Read The Company: A Novel of the CIA Online
Authors: Robert Littell
Tags: #Literary, #International Relations, #Intelligence officers, #Fiction, #United States, #Spy stories, #Espionage
"He and the others—they're all kind of awed by your attitude. You seem to have waived any claim to compensation."
"In any combat situation soldiers are wounded or killed by friendly fire all the time. I've never heard of any of them suing the government."
"There's no war on, Leo—"
"Dead wrong, Adelle. You were close enough to Lyndon Johnson to know there's a hell of a war raging out there. I was wounded by friendly fire. As soon as I'm well enough I plan to return to the battle."
Adelle shook her head incredulously. "After what you've been through— after what they put you through—after what I and the girls have been through!—you still refuse to quit the Company." She gazed out the window. After a while she said, "We honeymooned not far from here."
Leo nodded slowly. "We watched the sun rising over Chesapeake Bay..."
"Our life together began with two deaths—your dog and my cat. And then we turned our backs on death and went forward toward life." She started to choke up. "Everything happening at once... my father dying... you disappearing without a trace. I couldn't sleep, Leo... I stayed up nights wondering if you were alive, wondering if I'd ever see you again. All those nights, all those weeks, I felt that death was right behind me, looking over my shoulder. It can't go on like this, Leo. You have to choose—"

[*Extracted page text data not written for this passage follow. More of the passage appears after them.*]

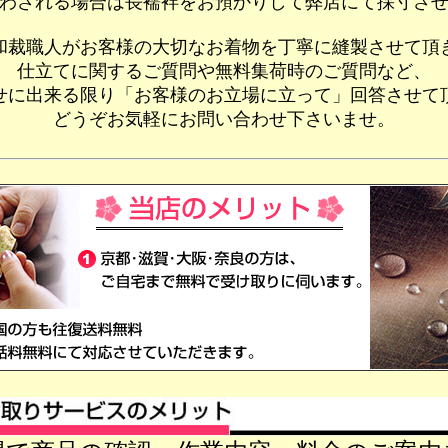
わされる場合は長襦袢をお預かりして弊店にて採寸さ
和裁職人がお客様の大切なお着物を丁寧に縫製させて頂
仕立てに関するご質問や無料集荷時のご質問など、
せに出来る限り「お客様のお立場に立って」回答させて
どうぞお気軽にお問い合わせ下さいませ。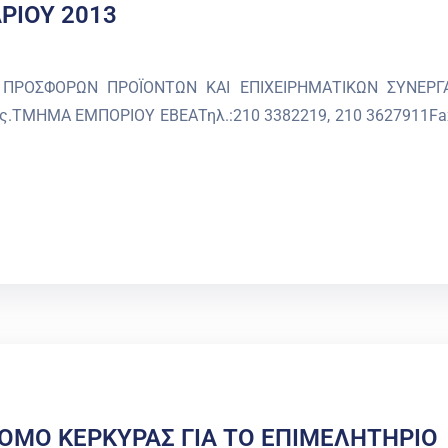
ΡΙΟΥ 2013
Ι ΠΡΟΣΦΟΡΩΝ ΠΡΟΪΟΝΤΩΝ ΚΑΙ ΕΠΙΧΕΙΡΗΜΑΤΙΚΩΝ ΣΥΝΕΡΓΑ
.ΤΜΗΜΑ ΕΜΠΟΡΙΟΥ ΕΒΕΑΤηλ.:210 3382219, 210 3627911Fax
ΟΜΟ ΚΕΡΚΥΡΑΣ ΓΙΑ ΤΟ ΕΠΙΜΕΛΗΤΗΡΙΟ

"Adelle, this conversation is a terrible mistake. You're too emotional. Give it time—"
"You can only have one of us, Leo—the Company or me."
"Please don't do this."
"I've made up my mind," she announced. "I tried to bring up the subject several times before you disappeared for four months. With you recovering in this clinic, I was only waiting for the right moment."
"There is no right moment for such conversations."

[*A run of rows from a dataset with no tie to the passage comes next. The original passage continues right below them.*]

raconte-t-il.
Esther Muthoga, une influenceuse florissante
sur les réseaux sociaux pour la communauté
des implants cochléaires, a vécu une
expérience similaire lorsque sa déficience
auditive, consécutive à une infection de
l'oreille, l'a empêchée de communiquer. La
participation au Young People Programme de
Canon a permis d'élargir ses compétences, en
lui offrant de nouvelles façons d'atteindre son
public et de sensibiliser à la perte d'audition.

"That's true enough. So here we are, Leo. And I'm asking you the wrong question at the wrong moment. But I'm still asking. Which will it be?"
"I'll never quit the Company. It's what I do for a living, and what I do best—protecting America from its enemies."
"I loved you, Leo."
He noticed the past tense. "I still love you."

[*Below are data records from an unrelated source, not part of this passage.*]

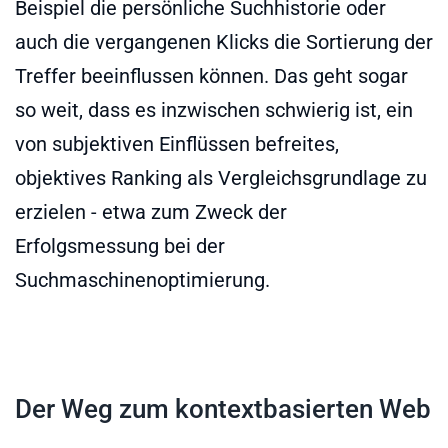
Beispiel die persönliche Suchhistorie oder
auch die vergangenen Klicks die Sortierung der
Treffer beeinflussen können. Das geht sogar
so weit, dass es inzwischen schwierig ist, ein
von subjektiven Einflüssen befreites,
objektives Ranking als Vergleichsgrundlage zu
erzielen - etwa zum Zweck der
Erfolgsmessung bei der
Suchmaschinenoptimierung.
Der Weg zum kontextbasierten Web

"You don't love me. Or if you do, you love other things more." She stood up. "You can keep the house—I'll move into Daddy's. If you have a change of heart..."
"My heart won't change—it's still with you, Adelle. With you and with the girls."
"But you've got this zealot's head on your shoulders and it overrules your heart—that's it, isn't it, Leo?" She collected her duffle coat from the foot of the bed and headed for the door. She looked back at the threshold to see if he would say something to stop her. They eyed each other across the chasm that separated them. Behind Leo, nature's riot whipped angrily at the panes of the storm window. Flicking tears away with a knuckle, Adelle turned on a heel and walked out of her twenty-three year marriage.
Nellie, looking radiant in a flaming-orange body-hugging knee-length dress with long sleeves and a high collar, clung to Manny's arm as the Justice of the Peace carefully moistened the official seal with his breath, and then stamped and signed the marriage certificate. "Reckon that 'bout does it," he announced. "Never could figure out at which point in the ceremony you're actually hitched but you sure as shootin' are now. You want to put the certificate into one of these leather frames, it'll run you ten dollars extra."
"Sure, we'll take the frame," Manny said.
Nellie turned to her mother and Ebby, who were standing behind them. "So the dirty deed is done," she told them with a giggle.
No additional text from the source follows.